Get all the moisture out of any ingredient you want to make into vegan bacon before you begin - it will give your marinade more space to seep in, and prevent it from getting too soggy.

Bacon Options

1) Sliced seitan/ vegan lunch meat

I got this idea from my childhood. When my sister and I wanted "bacon" to top our sandwiches, but we didn't know how to cook bacon, we'd fry up slices of bologna to approximate it. This is, to me, the most realistic of all the bacons. You can make the seitan from scratch, slice and marinate it, or grab your favorite vegan deli meat. (Our pick for a bacon substitute is the Smoked Tomato slices from Field Roast.) Just slice into strips, then fry on medium heat, flipping after just a minute.

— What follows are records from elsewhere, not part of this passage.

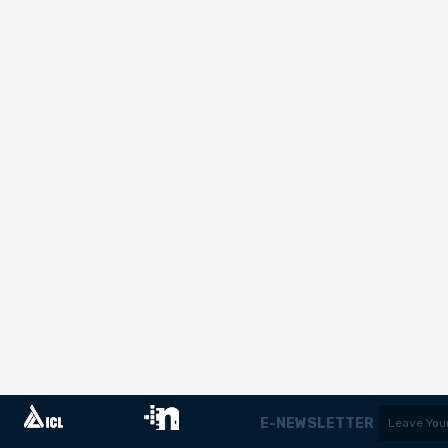
E-NEWSLETTER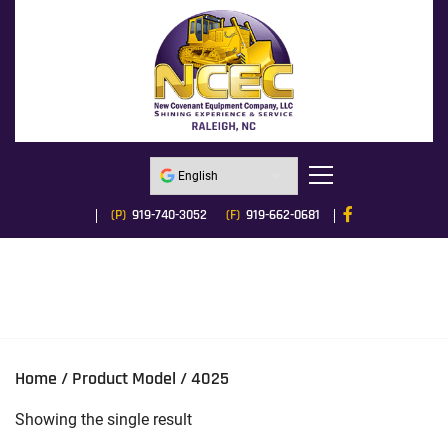
(P)
919-740-3052
(F)
919-662-0681
Home
/ Product Model / 4025
Showing the single result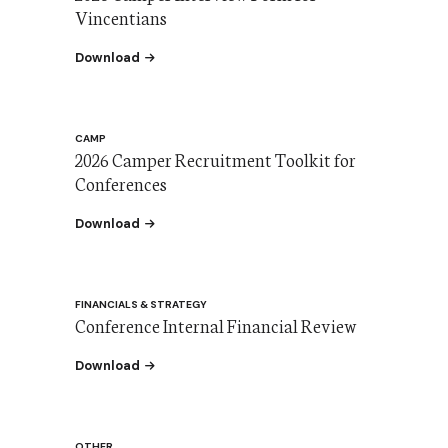
Vincentians
the Camper Interview Form for Vincentians
Download
CAMP
2026 Camper Recruitment Toolkit for
Conferences
the Camper Recruitment Toolkit for Conferen
Download
FINANCIALS & STRATEGY
Conference Internal Financial Review
the Conference Internal Financial Review
Download
OTHER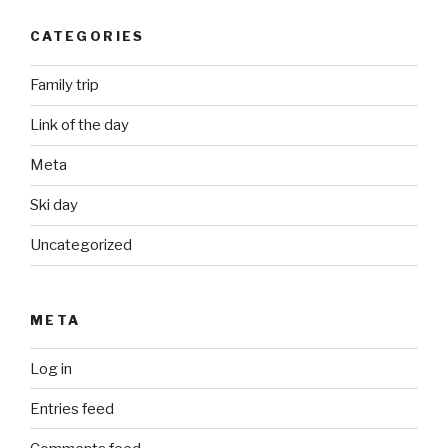
CATEGORIES
Family trip
Link of the day
Meta
Ski day
Uncategorized
META
Log in
Entries feed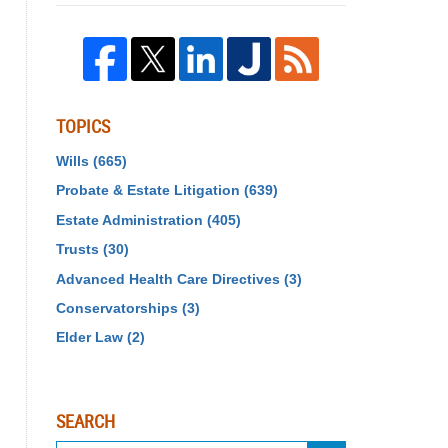
TOPICS
Wills
(665)
Probate & Estate Litigation
(639)
Estate Administration
(405)
Trusts
(30)
Advanced Health Care Directives
(3)
Conservatorships
(3)
Elder Law
(2)
SEARCH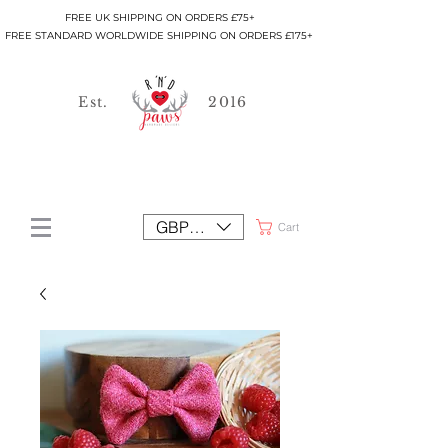
FREE UK SHIPPING ON ORDERS £75+
FREE STANDARD WORLDWIDE SHIPPING ON ORDERS £175+
Est.
2016
GBP (£)
Cart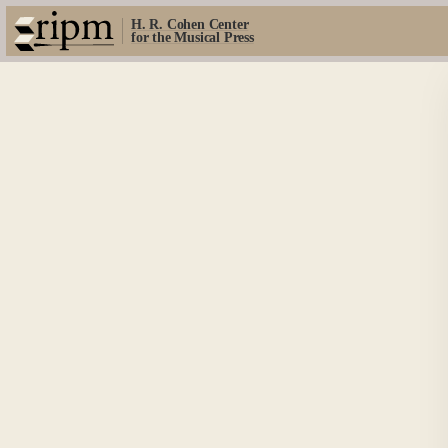
H. R. Cohen Center
for the Musical Press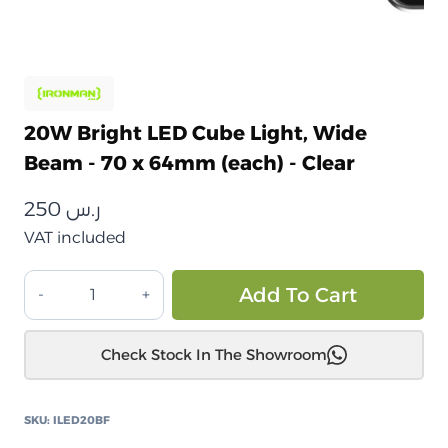
20W Bright LED Cube Light, Wide
Beam - 70 x 64mm (each) - Clear
250
ر.س
VAT included
مصباح
Alt
Add To Cart
LED
مكعب
Check Stock In The Showroom
ساطع
بقوة
20
SKU:
ILED20BF
واط،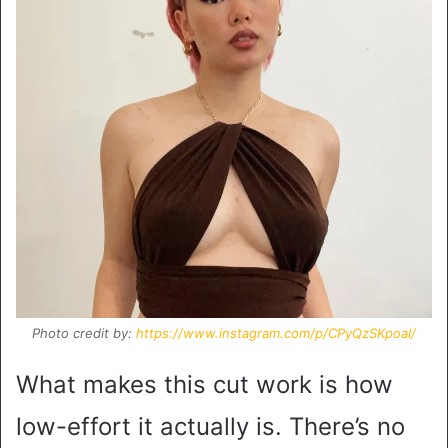
Photo credit by:
https://www.instagram.com/p/CPyQzSKpoaI/
What makes this cut work is how
low-effort it actually is. There’s no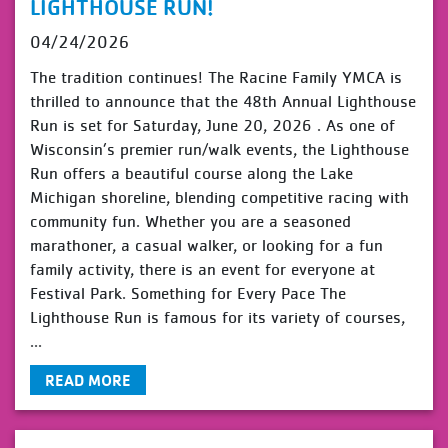
LIGHTHOUSE RUN!
04/24/2026
The tradition continues! The Racine Family YMCA is
thrilled to announce that the 48th Annual Lighthouse
Run is set for Saturday, June 20, 2026 . As one of
Wisconsin’s premier run/walk events, the Lighthouse
Run offers a beautiful course along the Lake
Michigan shoreline, blending competitive racing with
community fun. Whether you are a seasoned
marathoner, a casual walker, or looking for a fun
family activity, there is an event for everyone at
Festival Park. Something for Every Pace The
Lighthouse Run is famous for its variety of courses,
...
READ MORE
view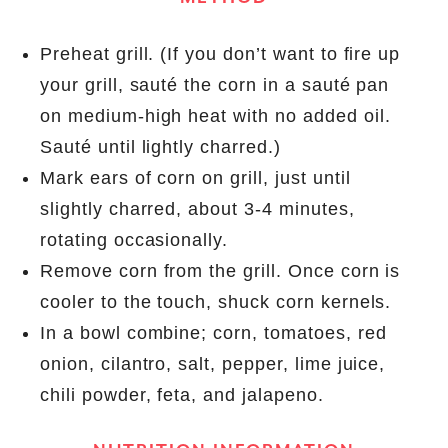
Preheat grill. (If you don’t want to fire up
your grill, sauté the corn in a sauté pan
on medium-high heat with no added oil.
Sauté until lightly charred.)
Mark ears of corn on grill, just until
slightly charred, about 3-4 minutes,
rotating occasionally.
Remove corn from the grill. Once corn is
cooler to the touch, shuck corn kernels.
In a bowl combine; corn, tomatoes, red
onion, cilantro, salt, pepper, lime juice,
chili powder, feta, and jalapeno.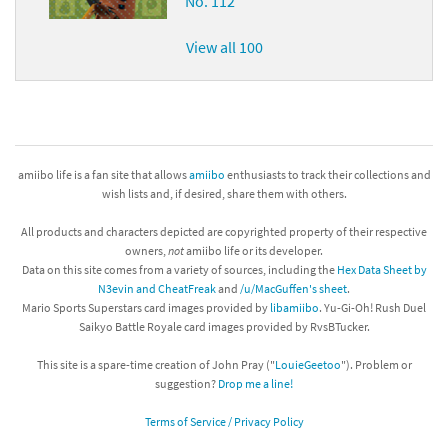
No. 112
View all 100
amiibo life is a fan site that allows
amiibo
enthusiasts to track their collections and
wish lists and, if desired, share them with others.
All products and characters depicted are copyrighted property of their respective
owners,
not
amiibo life or its developer.
Data on this site comes from a variety of sources, including the
Hex Data Sheet by
N3evin and CheatFreak
and
/u/MacGuffen's sheet
.
Mario Sports Superstars card images provided by
libamiibo
. Yu-Gi-Oh! Rush Duel
Saikyo Battle Royale card images provided by RvsBTucker.
This site is a spare-time creation of John Pray ("
LouieGeetoo
"). Problem or
suggestion?
Drop me a line!
Terms of Service / Privacy Policy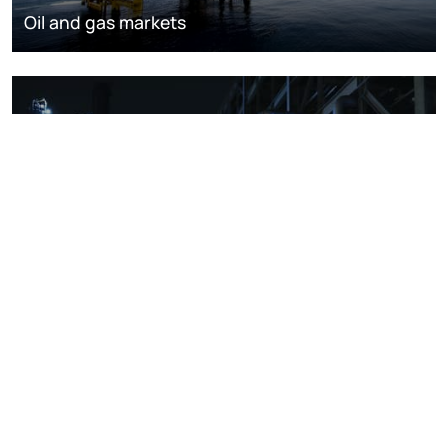
Oil and gas markets
Downstream oil refining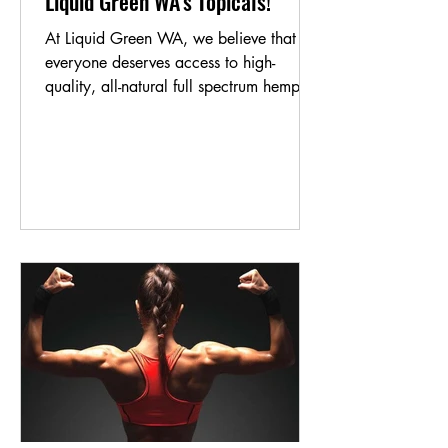
Liquid Green WA's Topicals!
At Liquid Green WA, we believe that
everyone deserves access to high-
quality, all-natural full spectrum hemp oil
products. That's why...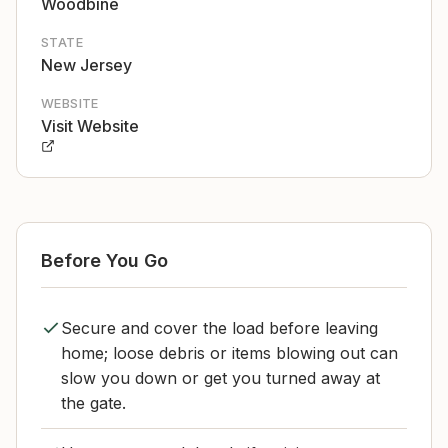
Woodbine
STATE
New Jersey
WEBSITE
Visit Website
Before You Go
Secure and cover the load before leaving
home; loose debris or items blowing out can
slow you down or get you turned away at
the gate.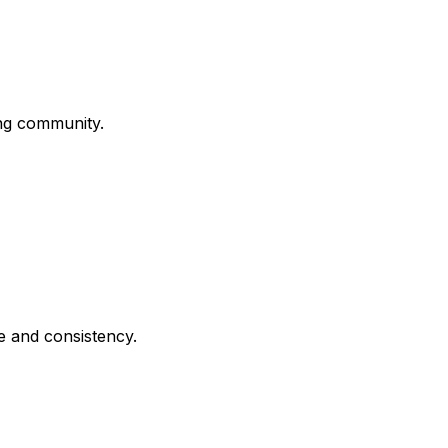
ing community.
e and consistency.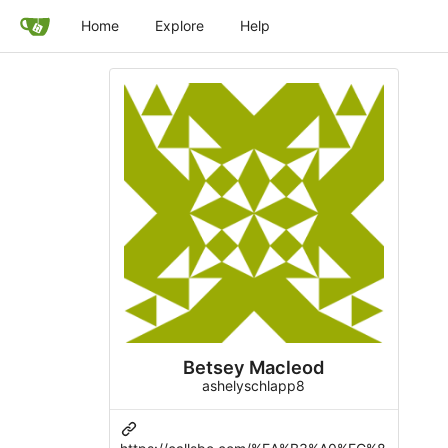
Home
Explore
Help
Betsey Macleod
ashelyschlapp8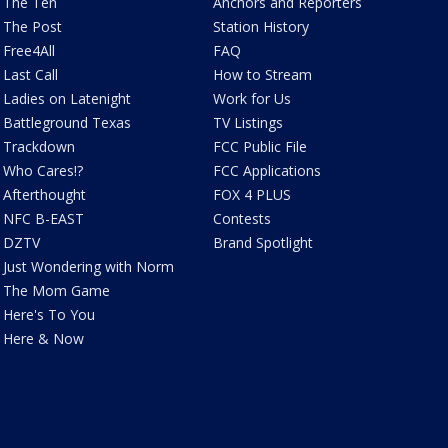
The Ten
Anchors and Reporters
The Post
Station History
Free4All
FAQ
Last Call
How to Stream
Ladies on Latenight
Work for Us
Battleground Texas
TV Listings
Trackdown
FCC Public File
Who Cares!?
FCC Applications
Afterthought
FOX 4 PLUS
NFC B-EAST
Contests
DZTV
Brand Spotlight
Just Wondering with Norm
The Mom Game
Here's To You
Here & Now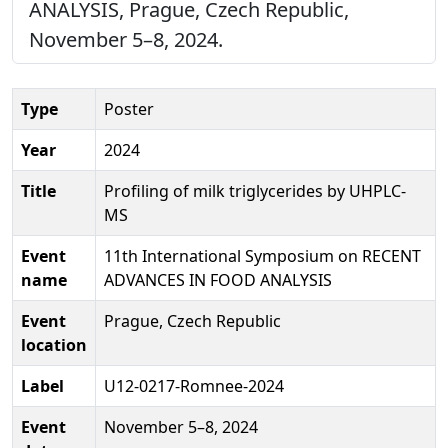
ANALYSIS, Prague, Czech Republic,
November 5–8, 2024.
Type
Poster
Year
2024
Title
Profiling of milk triglycerides by UHPLC-
MS
Event
11th International Symposium on RECENT
name
ADVANCES IN FOOD ANALYSIS
Event
Prague, Czech Republic
location
Label
U12-0217-Romnee-2024
Event
November 5–8, 2024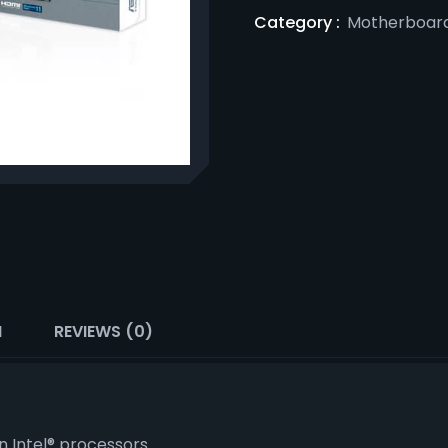
Category :
Motherboar
N
REVIEWS (0)
n Intel® processors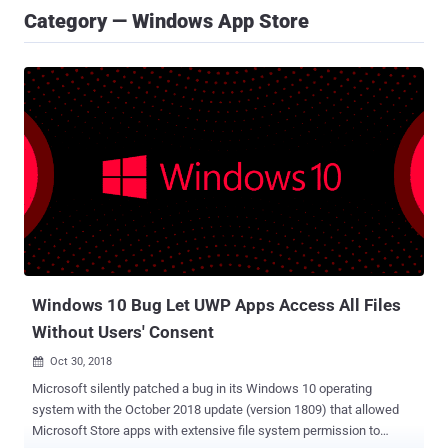
Category — Windows App Store
Windows 10 Bug Let UWP Apps Access All Files
Without Users' Consent
Oct 30, 2018

Microsoft silently patched a bug in its Windows 10 operating
system with the October 2018 update (version 1809) that allowed
Microsoft Store apps with extensive file system permission to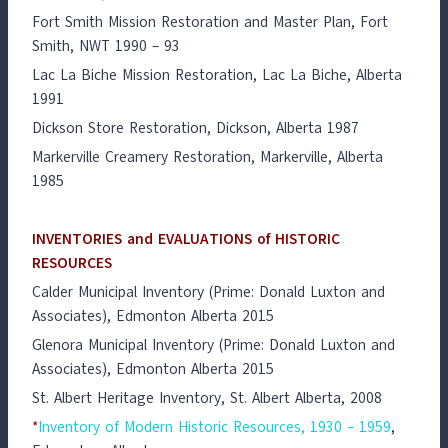
Fort Smith Mission Restoration and Master Plan, Fort
Smith, NWT 1990 – 93
Lac La Biche Mission Restoration, Lac La Biche, Alberta
1991
Dickson Store Restoration, Dickson, Alberta 1987
Markerville Creamery Restoration, Markerville, Alberta
1985
INVENTORIES and EVALUATIONS of HISTORIC
RESOURCES
Calder Municipal Inventory (Prime: Donald Luxton and
Associates), Edmonton Alberta 2015
Glenora Municipal Inventory (Prime: Donald Luxton and
Associates), Edmonton Alberta 2015
St. Albert Heritage Inventory, St. Albert Alberta, 2008
*
Inventory of Modern Historic Resources, 1930 – 1959
,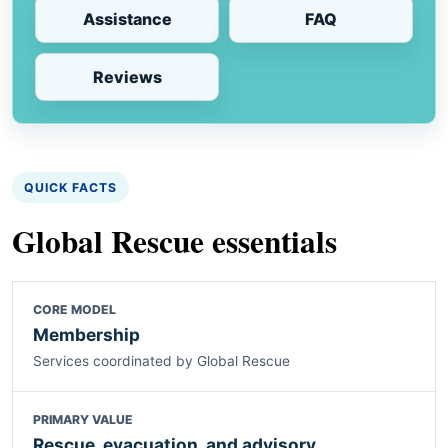
Assistance
FAQ
Reviews
QUICK FACTS
Global Rescue essentials
CORE MODEL
Membership
Services coordinated by Global Rescue
PRIMARY VALUE
Rescue, evacuation, and advisory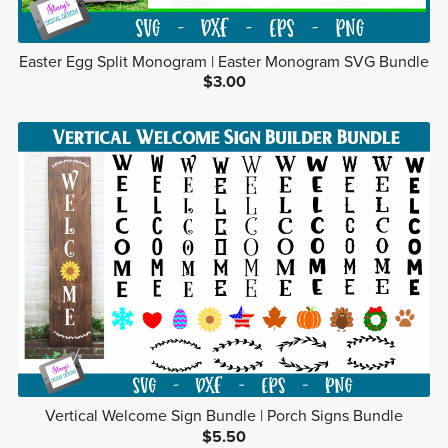
Easter Egg Split Monogram | Easter Monogram SVG Bundle
$3.00
Vertical Welcome Sign Bundle | Porch Signs Bundle
$5.50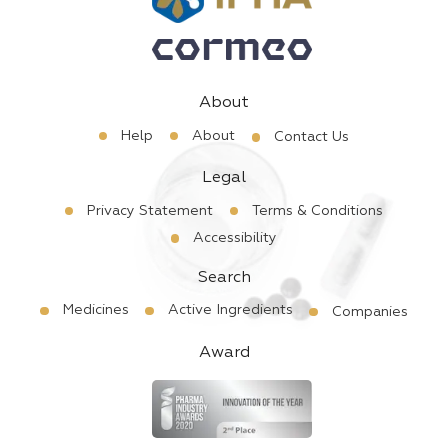
About
Help
About
Contact Us
Legal
Privacy Statement
Terms & Conditions
Accessibility
Search
Medicines
Active Ingredients
Companies
Award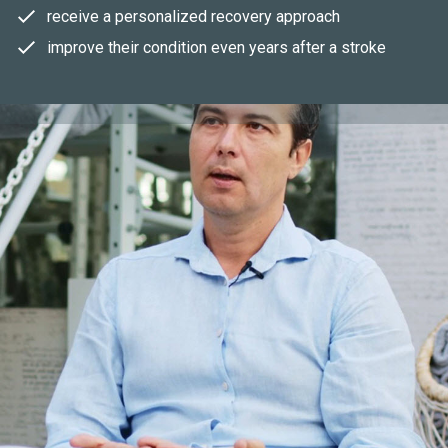
receive a personalized recovery approach
improve their condition even years after a stroke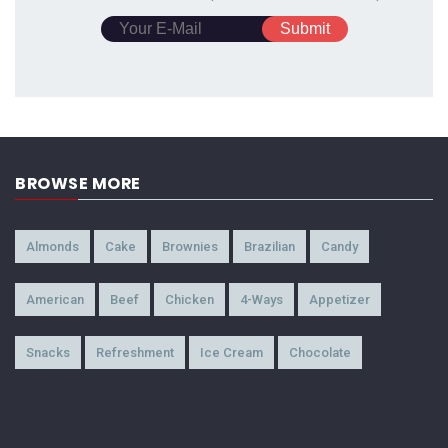
BROWSE MORE
Almonds
Cake
Brownies
Brazilian
Candy
American
Beef
Chicken
4-Ways
Appetizer
Snacks
Refreshment
Ice Cream
Chocolate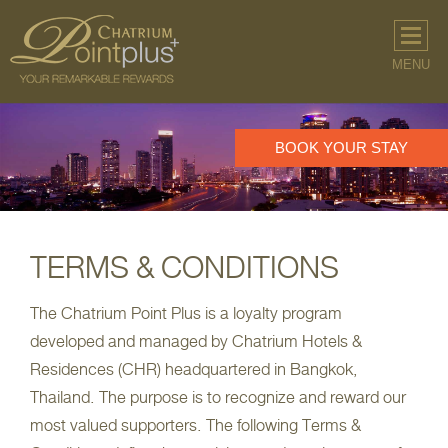
MENU
BOOK YOUR STAY
BOOK YOUR STAY
TERMS & CONDITIONS
The Chatrium Point Plus is a loyalty program
developed and managed by Chatrium Hotels &
Residences (CHR) headquartered in Bangkok,
Thailand. The purpose is to recognize and reward our
most valued supporters. The following Terms &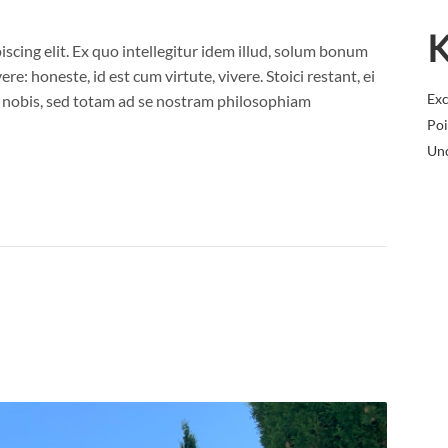
K
scing elit. Ex quo intellegitur idem illud, solum bonum
e: honeste, id est cum virtute, vivere. Stoici restant, ei
Exc
nobis, sed totam ad se nostram philosophiam
Poi
Un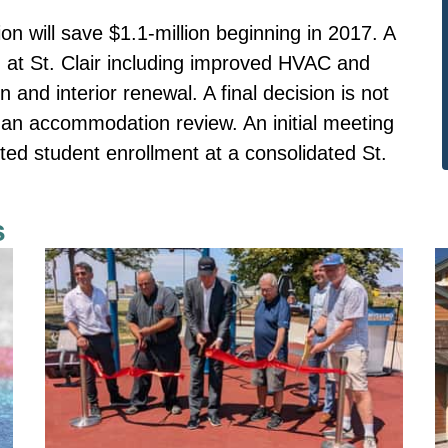
n will save $1.1-million beginning in 2017. A
at St. Clair including improved HVAC and
on and interior renewal. A final decision is not
f an accommodation review. An initial meeting
ed student enrollment at a consolidated St.
s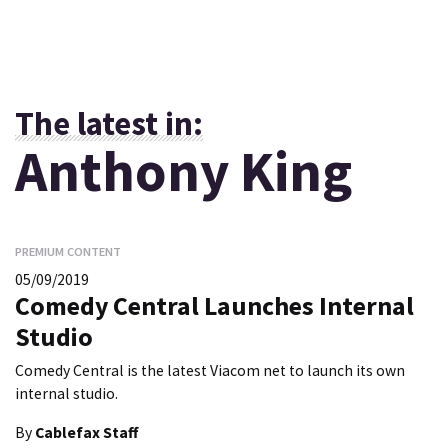
The latest in:
Anthony King
PREMIUM CONTENT
05/09/2019
Comedy Central Launches Internal
Studio
Comedy Central is the latest Viacom net to launch its own
internal studio.
By
Cablefax Staff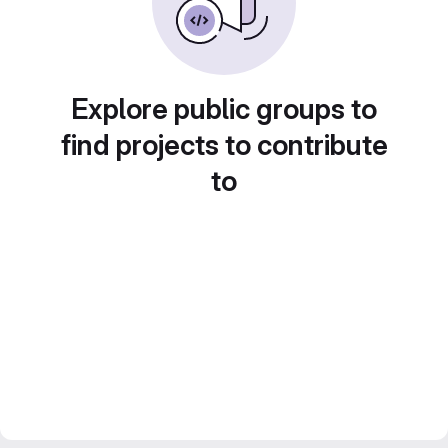
Explore public groups to
find projects to contribute
to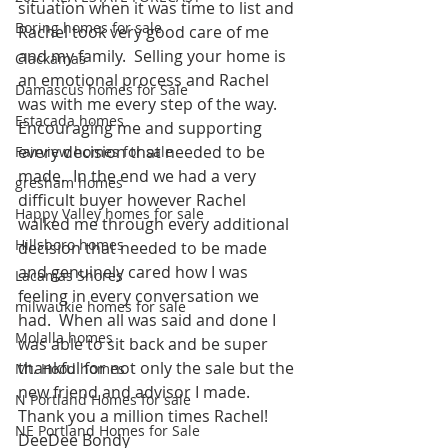
situation when it was time to list and 
Boring homes for sale
Rachel took very good care of me 
and my family.  Selling your home is 
Clackamas
an emotional process and Rachel 
Damascus homes for Sale
was with me every step of the way. 
Estacada homes
Encouraging me and supporting 
every decision that needed to be 
Fairview homes for sale
made.  In the end we had a very 
gresham homes
difficult buyer however Rachel 
Happy Valley homes for sale
walked me through every additional 
Hillsboro homes
decision that needed to be made 
and genuinely cared how I was 
Lacamas Shores
feeling in every conversation we 
milwaukie homes for sale
had.  When all was said and done I 
Molalla homes
was able to sit back and be super 
thankful for not only the sale but the 
Mt. Hood homes
new friend and advisor I made. 
N Portland Homes for sale
Thank you a million times Rachel!
NE Portland Homes for Sale
DeeDee Bondy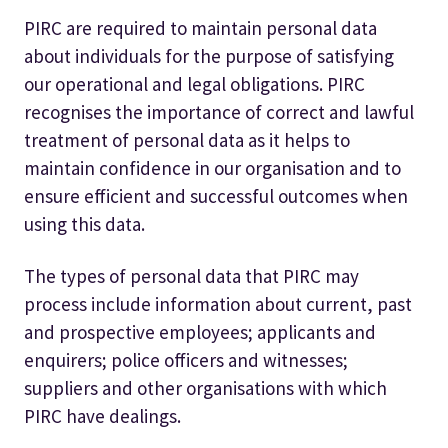
PIRC are required to maintain personal data
about individuals for the purpose of satisfying
our operational and legal obligations. PIRC
recognises the importance of correct and lawful
treatment of personal data as it helps to
maintain confidence in our organisation and to
ensure efficient and successful outcomes when
using this data.
The types of personal data that PIRC may
process include information about current, past
and prospective employees; applicants and
enquirers; police officers and witnesses;
suppliers and other organisations with which
PIRC have dealings.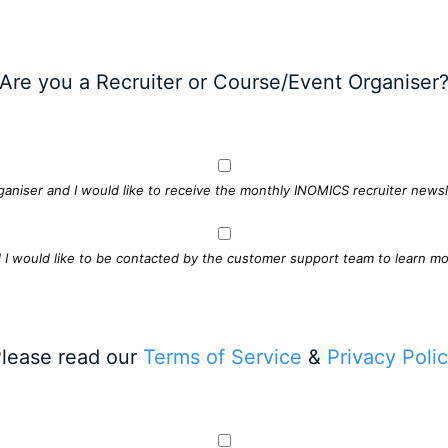
Are you a Recruiter or Course/Event Organiser
ganiser and I would like to receive the monthly INOMICS recruiter newsle
d I would like to be contacted by the customer support team to learn mo
lease read our
Terms of Service
&
Privacy Poli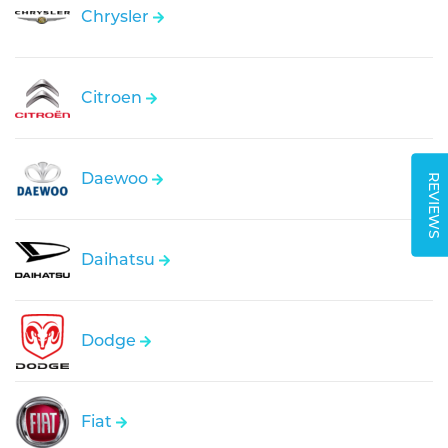
Chrysler
Citroen
Daewoo
REVIEWS
Daihatsu
Dodge
Fiat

2) Smoked or marinated tofu

You can slice these up however makes you happy; I sliced them into bigger pieces like Canadian bacon, and they make for a great sandwich topper. You can get tofu very thin so it ends up crispy, but still a little chewy.

3) Eggplant/ carrot

Thin-slice your veggies, then marinate overnight. Bake on a wire rack at 375°F for about 30-45 minutes, checking every so often until they're crispy and a bit dry. Brush on some barbecue sauce for even more smoky flavor.

4) Rice paper

These look really amazing, and can top salads or bowls beautifully. Just get your rice paper soft in some warm water, two at a time so that it stays thick even when not dried. Blot off the water, slice into strips and run each through the marinade. Lay on a silicon mat on a baking tray, and bake at 375°F until crispy, which takes just a few minutes. It doesn't have intense flavor, but the texture is very crispy and light.

5) Mushroom

The joy of mushrooms is that you pretty much can't overcook them, with the exception of burning them, so even when you cook them until crispy on the edges, they're still chewy on the inside. They have an amazing meaty flavor and are my go-to whole foods vegan bacon. Treat them just like the veggies - you can go for a longer cooking time if you like them really crispy.

6) Coconut

Use unsweetened large flaked coconut, or if you can find it, dried coconut. (The latter look like crescent moons with a brown edge, and make for a great BLT bacon replacement.) I love making this in bulk, to top salads or make sandwiches out of. Just marinate it for 30 minutes, spread out on a silicon (or parchment) lined baking tray, and bake at 350°F until crispy, about 30 minutes. Be sure to flip the coconut around the pan every 5-10 minutes for even browning.

7) Tempeh

If you've ever had vegan bacon, it was probably this! Be sure to slice the tempeh really thin, and marinate it for at least 8 hours. Fry it in a pan or use an air fryer and keep them crisp!